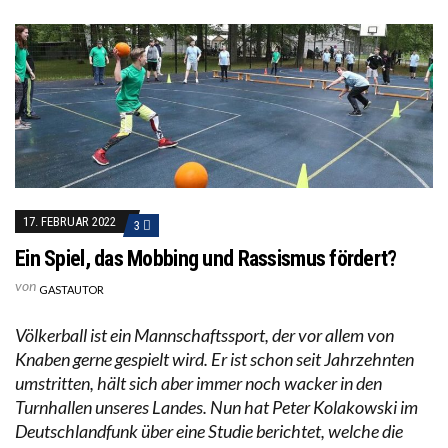
17. FEBRUAR 2022
3
Ein Spiel, das Mobbing und Rassismus fördert?
von
GASTAUTOR
Völkerball ist ein Mannschaftssport, der vor allem von
Knaben gerne gespielt wird. Er ist schon seit Jahrzehnten
umstritten, hält sich aber immer noch wacker in den
Turnhallen unseres Landes. Nun hat Peter Kolakowski im
Deutschlandfunk über eine Studie berichtet, welche die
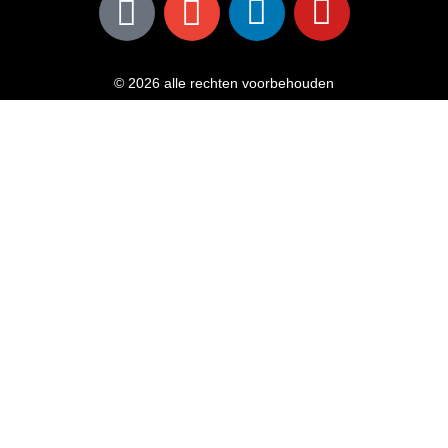
© 2026 alle rechten voorbehouden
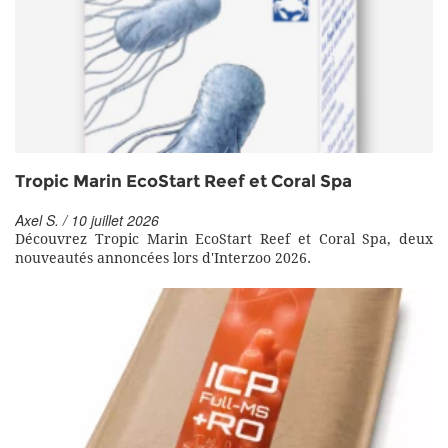
Tropic Marin EcoStart Reef et Coral Spa
Axel S. / 10 juillet 2026
Découvrez Tropic Marin EcoStart Reef et Coral Spa, deux
nouveautés annoncées lors d'Interzoo 2026.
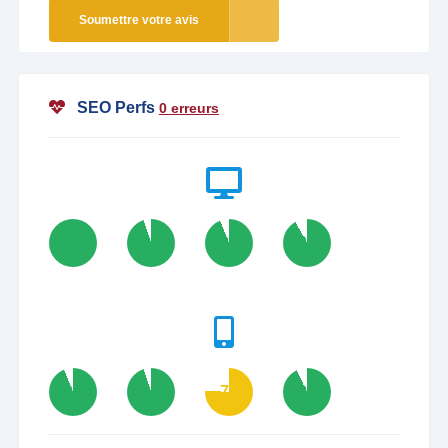
Soumettre votre avis
SEO Perfs
0 erreurs
100
95
94
92
94
95
76
93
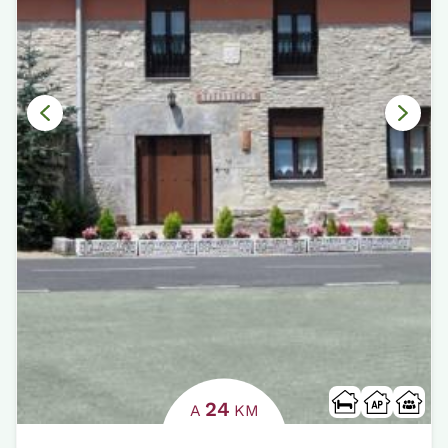
24
A
KM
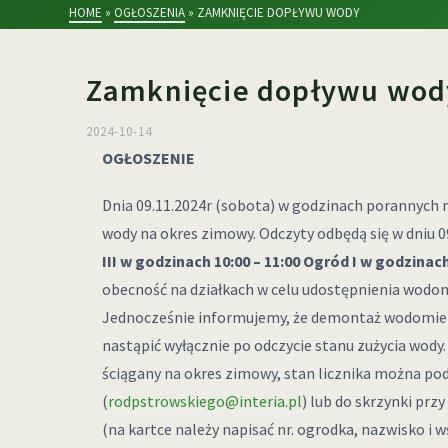
HOME
»
OGŁOSZENIA
»
ZAMKNIĘCIE DOPŁYWU WODY
Zamknięcie dopływu wod
2024-10-14
OGŁOSZENIE
Dnia 09.11.2024r (sobota) w godzinach porannych 
wody na okres zimowy. Odczyty odbędą się w dniu 09
III w godzinach 10:00 – 11:00
Ogród I w godzinach 
obecność na działkach w celu udostępnienia wodom
Jednocześnie informujemy, że demontaż wodomie
nastąpić wyłącznie po odczycie stanu zużycia wody. 
ściągany na okres zimowy, stan licznika można po
(
rodpstrowskiego@interia.pl
) lub do skrzynki pr
(na kartce należy napisać nr. ogrodka, nazwisko i 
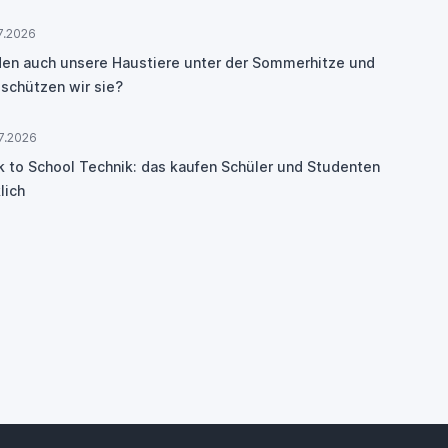
7.2026
den auch unsere Haustiere unter der Sommerhitze und
 schützen wir sie?
7.2026
k to School Technik: das kaufen Schüler und Studenten
lich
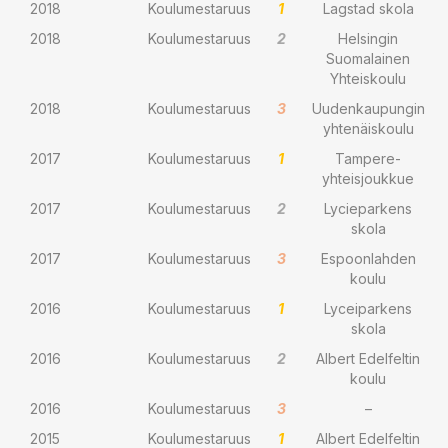
2018
Koulumestaruus
1
Lagstad skola
2018
Koulumestaruus
2
Helsingin
Suomalainen
Yhteiskoulu
2018
Koulumestaruus
3
Uudenkaupungin
yhtenäiskoulu
2017
Koulumestaruus
1
Tampere-
yhteisjoukkue
2017
Koulumestaruus
2
Lycieparkens
skola
2017
Koulumestaruus
3
Espoonlahden
koulu
2016
Koulumestaruus
1
Lyceiparkens
skola
2016
Koulumestaruus
2
Albert Edelfeltin
koulu
2016
Koulumestaruus
3
–
2015
Koulumestaruus
1
Albert Edelfeltin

☆ ☆ ☆

> THE TASK: Exclude the pictures, and transcribe all of the material exactly.

> EXERCISE RESULT:
17. FEBRUAR 2022
3
Ein Spiel, das Mobbing und Rassismus fördert?
von
GASTAUTOR
Völkerball ist ein Mannschaftssport, der vor allem von
Knaben gerne gespielt wird. Er ist schon seit Jahrzehnten
umstritten, hält sich aber immer noch wacker in den
Turnhallen unseres Landes. Nun hat Peter Kolakowski im
Deutschlandfunk über eine Studie berichtet, welche die
© 2026 alle rechten voorbehouden
Tropic Marin EcoStart Reef et Coral Spa
Axel S. / 10 juillet 2026
Découvrez Tropic Marin EcoStart Reef et Coral Spa, deux
nouveautés annoncées lors d'Interzoo 2026.
Soumettre votre avis
SEO Perfs
0 erreurs
100
95
94
92
94
95
76
93
24
A
KM
HOME
»
OGŁOSZENIA
»
ZAMKNIĘCIE DOPŁYWU WODY
Zamknięcie dopływu wod
2024-10-14
OGŁOSZENIE
Dnia 09.11.2024r (sobota) w godzinach porannych 
wody na okres zimowy. Odczyty odbędą się w dniu 09
III w godzinach 10:00 – 11:00
Ogród I w godzinach 
obecność na działkach w celu udostępnienia wodom
Jednocześnie informujemy, że demontaż wodomie
nastąpić wyłącznie po odczycie stanu zużycia wody. 
ściągany na okres zimowy, stan licznika można po
(
rodpstrowskiego@interia.pl
) lub do skrzynki pr
(na kartce należy napisać nr. ogrodka, nazwisko i 
7.2026
den auch unsere Haustiere unter der Sommerhitze und
 schützen wir sie?
7.2026
k to School Technik: das kaufen Schüler und Studenten
lich
2018
Koulumestaruus
1
Lagstad skola
2018
Koulumestaruus
2
Helsingin
Suomalainen
Yhteiskoulu
2018
Koulumestaruus
3
Uudenkaupungin
yhtenäiskoulu
2017
Koulumestaruus
1
Tampere-
yhteisjoukkue
2017
Koulumestaruus
2
Lycieparkens
skola
2017
Koulumestaruus
3
Espoonlahden
koulu
2016
Koulumestaruus
1
Lyceiparkens
skola
2016
Koulumestaruus
2
Albert Edelfeltin
koulu
2016
Koulumestaruus
3
–
2015
Koulumestaruus
1
Albert Edelfeltin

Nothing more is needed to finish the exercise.